Les chroniques hebdomadaires de M. Manière illustrent parfaitement ce discours omniprésent. Il ne se lassera jamais, par exemple, de nous rappeler que ce ne sont pas les vertus, mais les intérêts particuliers qui font la prospérité, fidèle en cela au libéralisme le plus orthodoxe, qui fait d’Adam Smith son prophète ; pour M. Manière, le réel est dans Adam Smith : la main invisible est donc pour lui un objet de foi.
Mardi 16 décembre, à l’occasion des interminables discussions sur le projet de loi dit « Macron » et certains de ses détails, M. Manière a fait passer le dimanche à sa moulinette libérale.
Bien entendu, M. Manière est un homme élégant et cultivé : il a trop bon goût pour avoir l’idée biscornue d’aller faire du shopping le dimanche (ce qui nous fait un point commun).
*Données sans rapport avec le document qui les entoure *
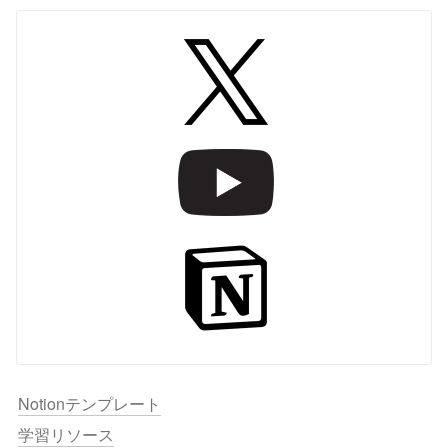
Notionテンプレート
学習リソース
Mais, soucieux de la liberté de chacun, il ne voudrait en rien priver quiconque de ce douteux plaisir, et pense par conséquent que passer dans certaines zones commerciales de sept à douze dimanche ouvrés par an, c’est en somme un peu timoré. Quelle générosité !
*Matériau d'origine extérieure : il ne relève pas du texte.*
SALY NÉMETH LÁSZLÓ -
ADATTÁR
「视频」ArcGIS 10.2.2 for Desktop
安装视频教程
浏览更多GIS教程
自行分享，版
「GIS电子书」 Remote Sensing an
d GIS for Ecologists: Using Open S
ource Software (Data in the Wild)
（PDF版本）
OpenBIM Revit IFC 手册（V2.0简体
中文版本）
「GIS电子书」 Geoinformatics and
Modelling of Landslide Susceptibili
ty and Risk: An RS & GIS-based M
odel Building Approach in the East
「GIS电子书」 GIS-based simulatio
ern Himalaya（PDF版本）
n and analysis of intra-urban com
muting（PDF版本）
L’amour de M. Manière pour la liberté est tel qu’il n’a pu laisser passer les propos de Mme Aubry au sujet du travail le dimanche. Comment ? Elle a osé dire que c’est une régression sociale ? Pense-t-elle à tous les emplois que cela créerait ? Quoi ? Les gens ont mieux à faire le dimanche ? Quelle atteinte à la liberté individuelle ! Mme Aubry entend donc dicter leur conduite aux Français ? Mais c’est le goulag, mes amis !
Les beaux dimanches
La politique est assez brouillée en ce moment, de sorte que nos certitudes ou tout simplement nos postures sont quelquefois un peu bousculées : qui m’eût dit naguère que je pourrais un jour tomber d’accord avec Mme Aubry ? Eh bien, en l’occurrence, c’est le cas : si la loi impose des limites au comportement des gens (même si ce comportement ne-fait-pas-de-mal-à-autrui), il vaut mieux qu’elle les maintienne. Surtout quand un tel comportement risque de contribuer à désintégrer ce qui reste de société chez nous[i].
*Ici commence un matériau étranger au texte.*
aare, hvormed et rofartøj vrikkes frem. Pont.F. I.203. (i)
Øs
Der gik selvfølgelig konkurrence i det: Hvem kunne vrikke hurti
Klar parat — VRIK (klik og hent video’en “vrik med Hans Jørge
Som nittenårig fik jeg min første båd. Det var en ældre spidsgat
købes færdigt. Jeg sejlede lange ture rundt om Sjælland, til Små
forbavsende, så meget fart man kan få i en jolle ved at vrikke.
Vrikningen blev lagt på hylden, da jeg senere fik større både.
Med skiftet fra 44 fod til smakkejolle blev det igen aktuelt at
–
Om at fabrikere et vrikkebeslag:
Je connais les objections que l’on fera à cette sévérité ; elles sont usées et il est facile d’y répondre :
Enfin, soyons modernes, le dimanche ou un autre jour, quelle importance ? On n’est quand même plus au XIXe siècle : pour commencer, je me contretamponne de paraître moderne ou non ; ensuite, puisque le dimanche existe, conservons-le : c’est un jour de liberté commun à tous, pour prier ou se rencontrer, pour vivre en famille, que l’on soit croyant ou non ; quant au XIXe siècle, justement, c’est à la fin de ce siècle que les salariés ont obtenu le droit de ne pas travailler le dimanche (on comprend l’horreur des vrais libéraux : effroyable retour à l’ancien régime !).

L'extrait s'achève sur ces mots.